Sous la direction du Père Alexis Canoz, successeur du Père Bertrand comme Vicaire apostolique de la Mission de Madura en 1847, l’établissement de congrégations religieuses féminines a été d’une grande aide, notamment en raison de l’autonomisation des femmes grâce à l’éducation. De nombreux orphelinats ont également été ouverts pour sauver la vie de tant d’enfants.

À partir de 1844, avec le collège Saint-Joseph, un grand nombre d’écoles ont été créées, si bien qu’en 1923, la mission comptait 456 écoles élémentaires, 14 écoles secondaires et 3 écoles techniques, dont 74 étaient exclusivement réservées aux filles. Ces institutions servaient également de milieu de promotion des vocations.

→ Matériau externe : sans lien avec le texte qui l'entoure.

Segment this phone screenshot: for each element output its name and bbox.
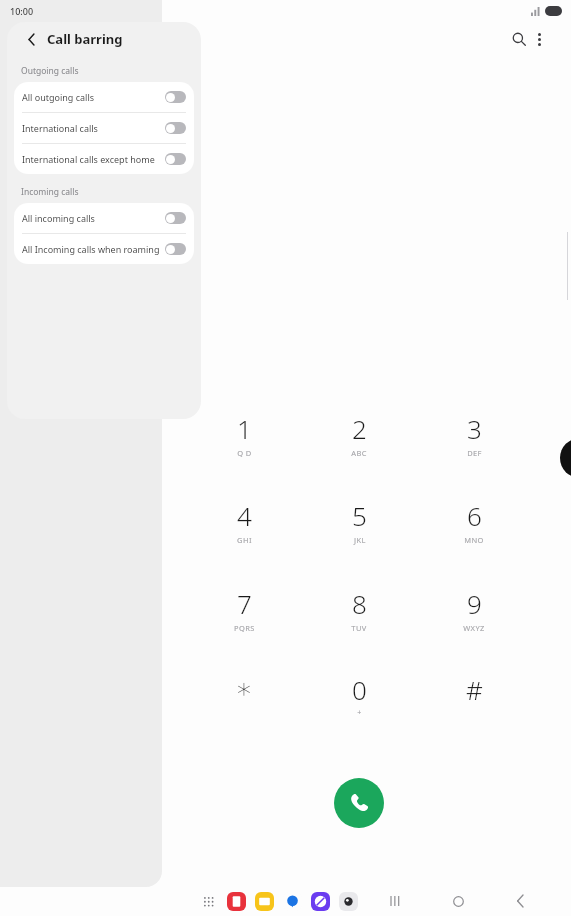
button[interactable]: Home xyxy=(445,888,471,914)
staticText: Q D xyxy=(237,448,252,458)
staticText: JKL xyxy=(354,535,366,545)
button[interactable]: Toggle xyxy=(165,212,186,224)
button[interactable]: Camera xyxy=(339,892,358,911)
button[interactable]: Recents xyxy=(383,888,409,914)
staticText: All outgoing calls xyxy=(22,91,161,103)
staticText: 1 xyxy=(237,411,252,446)
button[interactable]: All apps xyxy=(200,893,218,911)
staticText: International calls xyxy=(22,122,161,134)
staticText: 2 xyxy=(352,411,367,446)
button[interactable]: Toggle xyxy=(165,122,186,134)
button[interactable]: 5 xyxy=(321,498,397,554)
button[interactable]: Internet xyxy=(311,892,330,911)
button[interactable]: Search xyxy=(505,25,533,53)
button[interactable]: Call xyxy=(334,778,384,828)
staticText: 5 xyxy=(352,498,367,533)
staticText: All Incoming calls when roaming xyxy=(22,243,161,255)
staticText: WXYZ xyxy=(463,623,485,633)
button[interactable]: Toggle xyxy=(165,91,186,103)
staticText: 9 xyxy=(467,586,482,621)
staticText: 10:00 xyxy=(10,5,34,17)
staticText: + xyxy=(357,708,362,718)
button[interactable]: All incoming calls xyxy=(14,203,194,233)
button[interactable]: International calls except home xyxy=(14,144,194,174)
button[interactable]: ∗ xyxy=(206,672,282,728)
staticText: 4 xyxy=(237,498,252,533)
staticText: 7 xyxy=(237,586,252,621)
button[interactable]: 6 xyxy=(436,498,512,554)
button[interactable]: All outgoing calls xyxy=(14,82,194,112)
button[interactable]: Gallery xyxy=(255,892,274,911)
button[interactable]: 0 xyxy=(321,672,397,728)
staticText: PQRS xyxy=(234,623,255,633)
button[interactable]: Back xyxy=(21,29,41,49)
staticText: All incoming calls xyxy=(22,212,161,224)
button[interactable]: Messages xyxy=(283,892,302,911)
staticText: 8 xyxy=(352,586,367,621)
button[interactable]: All Incoming calls when roaming xyxy=(14,234,194,264)
staticText: GHI xyxy=(237,535,252,545)
button[interactable]: # xyxy=(436,672,512,728)
button[interactable]: 1 xyxy=(206,411,282,467)
staticText: Incoming calls xyxy=(21,186,79,198)
button[interactable]: Back xyxy=(507,888,533,914)
staticText: Call barring xyxy=(47,30,123,48)
staticText: International calls except home xyxy=(22,153,161,165)
button[interactable]: 7 xyxy=(206,586,282,642)
button[interactable]: 2 xyxy=(321,411,397,467)
button[interactable]: 4 xyxy=(206,498,282,554)
staticText: DEF xyxy=(467,448,482,458)
button[interactable]: 3 xyxy=(436,411,512,467)
button[interactable]: Toggle xyxy=(165,153,186,165)
staticText: 3 xyxy=(467,411,482,446)
button[interactable]: Toggle xyxy=(165,243,186,255)
button[interactable]: More options xyxy=(525,25,553,53)
staticText: ABC xyxy=(351,448,367,458)
staticText: Outgoing calls xyxy=(21,65,79,77)
button[interactable]: International calls xyxy=(14,113,194,143)
staticText: 6 xyxy=(467,498,482,533)
staticText: TUV xyxy=(351,623,367,633)
staticText: # xyxy=(466,672,483,707)
button[interactable]: Notes xyxy=(227,892,246,911)
button[interactable]: 8 xyxy=(321,586,397,642)
staticText: 0 xyxy=(352,672,367,707)
button[interactable]: 9 xyxy=(436,586,512,642)
staticText: MNO xyxy=(464,535,484,545)
staticText: ∗ xyxy=(235,672,253,705)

La mission de Madura faisait partie de la Province de Toulouse depuis 1852 et est devenue une Vice-province en 1929. Les jésuites français ont assuré le développement de la Province de Madurai aux niveaux spirituel et économique grâce à leur foi, leur travail acharné et leur planification méticuleuse axée sur les personnes. A l’occasion du centenaire de la Province de Toulouse, en 1952, la Vice-Province de Madurai a été élevée au rang de Province indépendante.

Nous, jésuites de Madurai, sommes reconnaissants aux jésuites de Toulouse pour le service désintéressé qu’ils ont rendu à notre Province. Par la suite, la Province a donné naissance à trois autres Provinces. En 1956, la région dépendante de Malabar a été créée, qui est devenue la Vice-province de Kerala en 1960, puis Province en 1983. La région séparée d’Andra a été créée en 1972 ; elle est devenue une Région indépendante en 1983, puis une Province en 1988. Enfin, la Province de Chennai a été créée en 2019.

Actuellement, la Province de Madurai est investie dans une grande variété d’apostolats : enseignement supérieur, enseignement secondaire, enseignement primaire, enseignement technique, travail pastoral, action sociale, retraites, communications, culture agricole et service aux réfugiés. Si la Mission puis la Province ont rencontré des défis apostoliques et même politiques sur leur chemin, les opportunités ont alimenté un haut niveau d’engagement, y compris pour la formation du clergé indien diocésain et la promotion des congrégations religieuses de femmes qui ont été des protagonistes clés pour promouvoir l’autonomisation des femmes et la dignité de la vie humaine.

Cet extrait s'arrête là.